Chief proponents: Humane Society of the United States, Farm Sanctuary, California Veterinary Medical Assn., United Farm Workers, Consumer Federation of America, Center for Food Safety, California Democratic Party, California Democratic U.S. Sens. Dianne Feinstein and Barbara Boxer
Major donors to "Yes" side: Humane Society of the United States; Farm Sanctuary; Fund for Animals; Les Alexander, owner of the Houston Rockets and a Humane Society board member
Chief opponents: United Egg Producers; Assn. of California Veterinarians; American College of Poultry Veterinarians; United Food & Commercial Workers Western States Council; Unite Here, a labor union; California Farm Bureau Federation
Major donors to "No" side: Moark LLC.; Demler Enterprises; Cal-Maine Foods, a Mississippi company; Foster Poultry Farms; Gemperle Enterprises; two Indiana firms, Midwest Poultry Services LP and Rose Acre Farms; United Egg Producers
Main arguments in favor: Farm animals raised for food deserve to be treated humanely; it is cruel to confine them in tiny cages, where they may be hurt and disease can spread. It would cost producers less than a penny per egg and consumers a few cents extra per dozen. It would not harm the safe production of eggs.
Main arguments against: It would increase the price of California-raised eggs and drive consumers to buy cheaper ones from out-of-state producers, potentially crippling the thriving state egg industry. Out-of-state producers do not have California's high food-safety standards. Many veterinarians and public health experts believe current animal housing is safe.
Proposition 3: Children's hospitals
What it would do: Authorize $980 million in bonds backed by the state to fund construction, refurnishing, expansion and new equipment at five children's hospitals at University of California campuses and eight private, nonprofit children's hospitals. The state would pay the principal and interest, which would cost about $2 billion over 30 years. Annual payments would be about $64 million.

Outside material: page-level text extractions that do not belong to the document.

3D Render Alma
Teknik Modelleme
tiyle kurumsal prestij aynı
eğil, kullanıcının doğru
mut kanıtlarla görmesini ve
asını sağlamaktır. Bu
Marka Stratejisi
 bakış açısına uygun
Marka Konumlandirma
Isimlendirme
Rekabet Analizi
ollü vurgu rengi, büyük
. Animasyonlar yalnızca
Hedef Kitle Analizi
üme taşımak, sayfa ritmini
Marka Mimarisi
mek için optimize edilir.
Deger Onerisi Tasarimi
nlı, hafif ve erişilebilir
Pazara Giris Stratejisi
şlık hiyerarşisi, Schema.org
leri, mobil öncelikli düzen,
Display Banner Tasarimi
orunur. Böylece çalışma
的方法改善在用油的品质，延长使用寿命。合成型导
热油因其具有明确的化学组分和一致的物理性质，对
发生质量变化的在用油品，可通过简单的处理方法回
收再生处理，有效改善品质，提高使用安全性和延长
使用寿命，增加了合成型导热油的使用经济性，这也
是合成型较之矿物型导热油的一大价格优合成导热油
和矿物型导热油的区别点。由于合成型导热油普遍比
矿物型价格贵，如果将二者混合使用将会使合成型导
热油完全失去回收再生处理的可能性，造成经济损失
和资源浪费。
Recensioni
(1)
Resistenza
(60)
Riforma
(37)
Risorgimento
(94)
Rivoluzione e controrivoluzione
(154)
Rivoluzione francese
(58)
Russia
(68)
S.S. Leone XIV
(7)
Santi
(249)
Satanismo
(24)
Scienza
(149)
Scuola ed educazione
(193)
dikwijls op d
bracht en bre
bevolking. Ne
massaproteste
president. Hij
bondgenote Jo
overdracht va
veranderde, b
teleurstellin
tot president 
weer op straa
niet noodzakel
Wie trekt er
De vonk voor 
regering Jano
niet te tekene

Chief proponents: California Children's Hospital Assn., California Chamber of Commerce. California Business Roundtable; League of Women Voters of California, former California Gov. Pete Wilson, California Democratic U.S. Sens. Dianne Feinstein and Barbara Boxer
Major donors to "Yes" side: Childrens Hospital Los Angeles; Children's Hospital of Orange County; Miller Children's Hospital at Long Beach; other nonprofit children's hospitals that could receive grants from the bond money
Chief opponents: Lewis K. Uhler, president of the National Tax Limitation Committee; Edward "Ted" Costa, president of the nonprofit People's Advocate; Jon Fleischman, publisher of the political website Flashreport.org
Major donors to "No" side: None reported.